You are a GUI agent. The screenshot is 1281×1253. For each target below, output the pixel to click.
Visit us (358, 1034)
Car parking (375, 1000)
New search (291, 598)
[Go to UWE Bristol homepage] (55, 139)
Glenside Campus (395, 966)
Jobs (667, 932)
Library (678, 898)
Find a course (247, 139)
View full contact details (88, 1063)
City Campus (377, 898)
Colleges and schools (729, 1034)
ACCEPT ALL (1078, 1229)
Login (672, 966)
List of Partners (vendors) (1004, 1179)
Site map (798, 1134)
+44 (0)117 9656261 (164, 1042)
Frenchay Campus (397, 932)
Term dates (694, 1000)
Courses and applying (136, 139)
* * * *
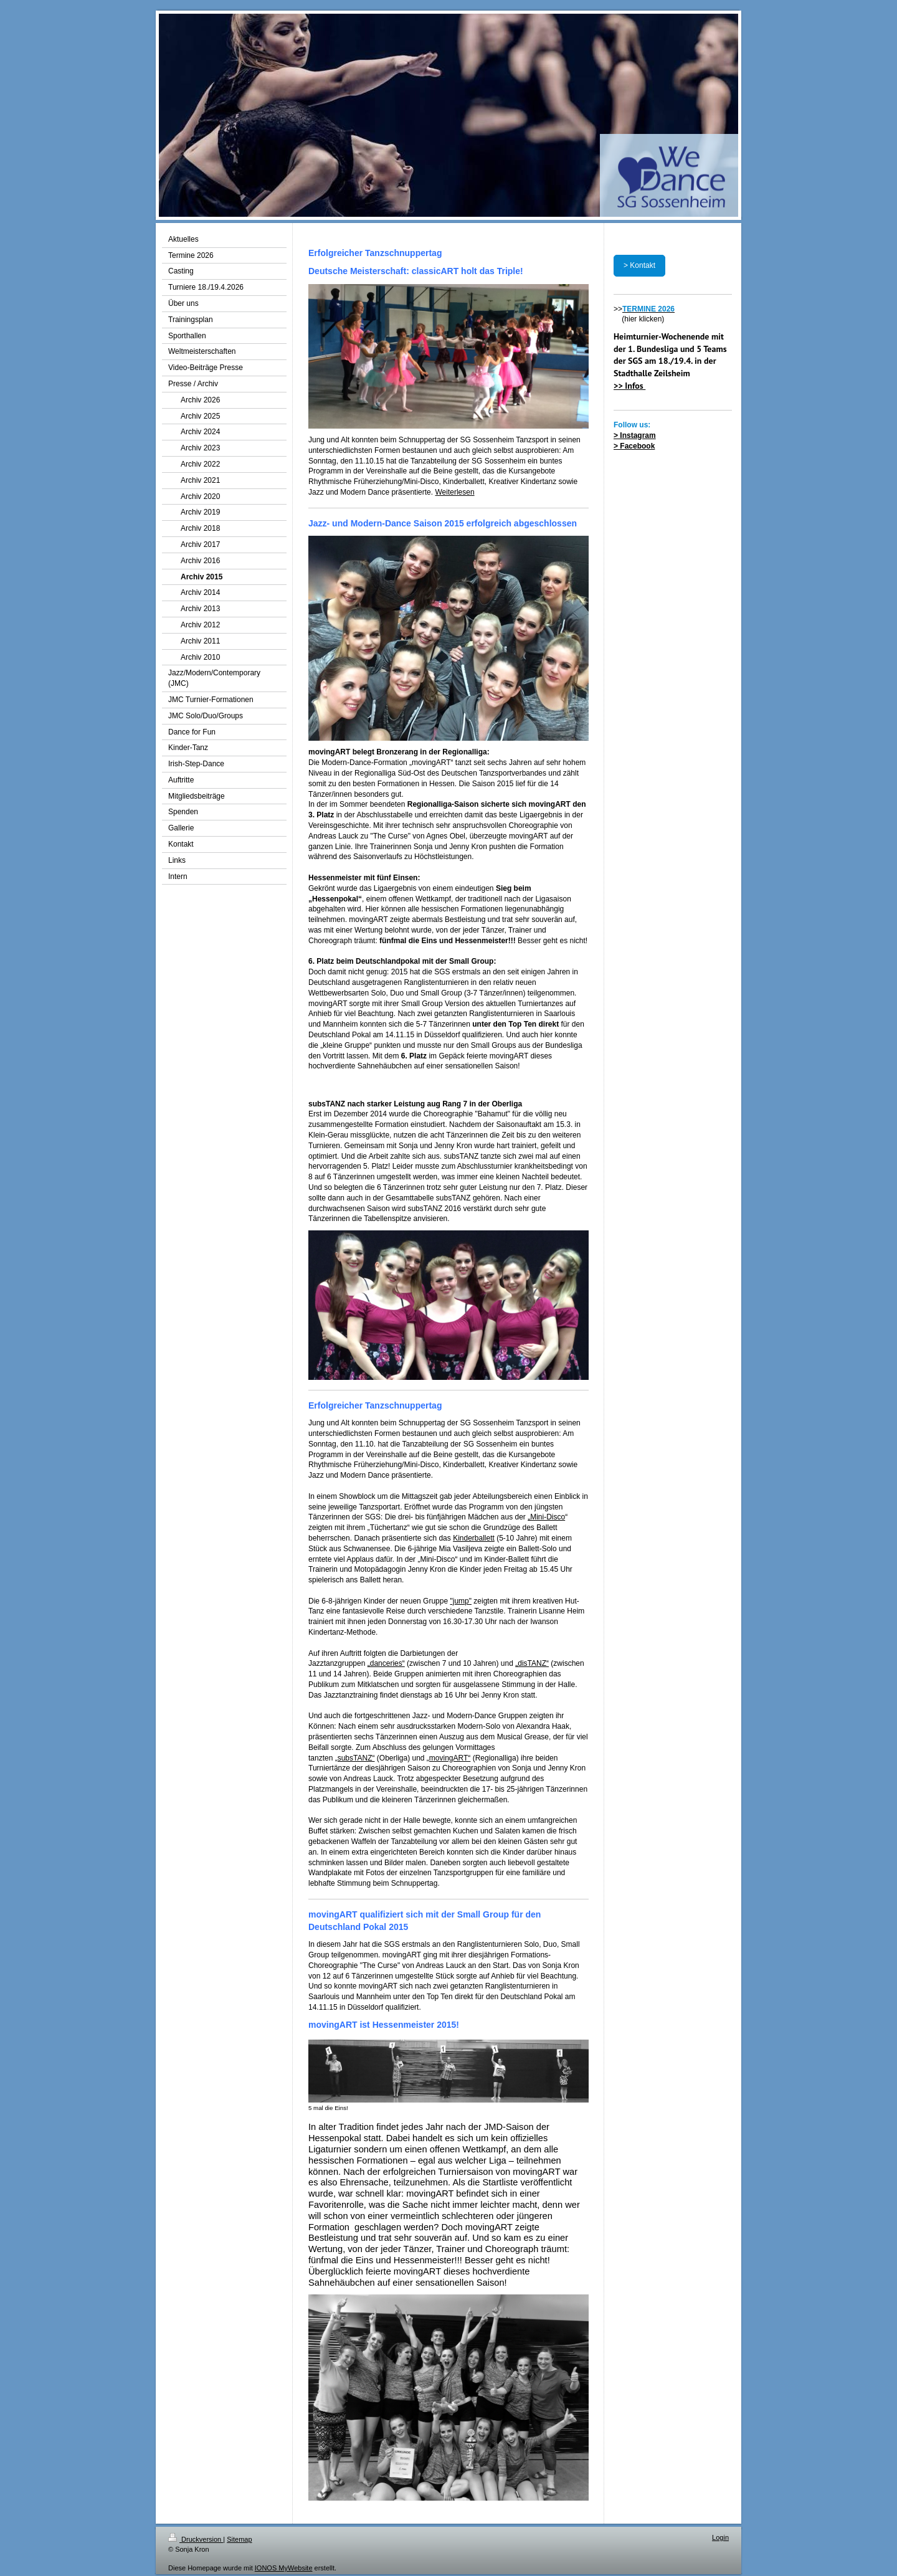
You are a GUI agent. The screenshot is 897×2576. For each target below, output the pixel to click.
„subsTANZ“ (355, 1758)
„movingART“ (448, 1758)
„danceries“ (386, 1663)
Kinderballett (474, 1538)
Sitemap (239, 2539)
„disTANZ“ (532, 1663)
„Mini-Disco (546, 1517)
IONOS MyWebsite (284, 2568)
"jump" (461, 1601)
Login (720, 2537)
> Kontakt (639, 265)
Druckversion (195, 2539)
* * * *
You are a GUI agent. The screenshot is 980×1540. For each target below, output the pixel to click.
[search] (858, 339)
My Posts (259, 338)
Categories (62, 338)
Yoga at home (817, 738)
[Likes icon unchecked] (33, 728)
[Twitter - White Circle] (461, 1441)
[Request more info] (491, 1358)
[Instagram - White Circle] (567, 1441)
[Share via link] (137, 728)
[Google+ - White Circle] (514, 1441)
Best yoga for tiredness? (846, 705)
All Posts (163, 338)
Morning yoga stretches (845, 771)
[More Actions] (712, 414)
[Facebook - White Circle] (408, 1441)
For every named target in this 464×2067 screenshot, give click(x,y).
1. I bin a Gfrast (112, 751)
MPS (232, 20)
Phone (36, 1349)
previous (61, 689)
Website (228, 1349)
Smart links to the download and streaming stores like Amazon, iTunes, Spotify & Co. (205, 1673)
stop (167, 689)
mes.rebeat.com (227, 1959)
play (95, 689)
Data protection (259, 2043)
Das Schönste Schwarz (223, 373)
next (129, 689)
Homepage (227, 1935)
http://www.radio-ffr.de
* * * *
Take the records above and return, word for word, only the lines that fall from the line with "[More Actions] (712, 414)" to the line with "http://www.radio-ffr.de", both of them included.

[More Actions] (712, 414)
[Facebook - White Circle] (408, 1441)
For every named target in this 464×2067 screenshot, give click(x,y).
1. I bin a Gfrast (112, 751)
MPS (232, 20)
Phone (36, 1349)
previous (61, 689)
Website (228, 1349)
Smart links to the download and streaming stores like Amazon, iTunes, Spotify & Co. (205, 1673)
stop (167, 689)
mes.rebeat.com (227, 1959)
play (95, 689)
Data protection (259, 2043)
Das Schönste Schwarz (223, 373)
next (129, 689)
Homepage (227, 1935)
http://www.radio-ffr.de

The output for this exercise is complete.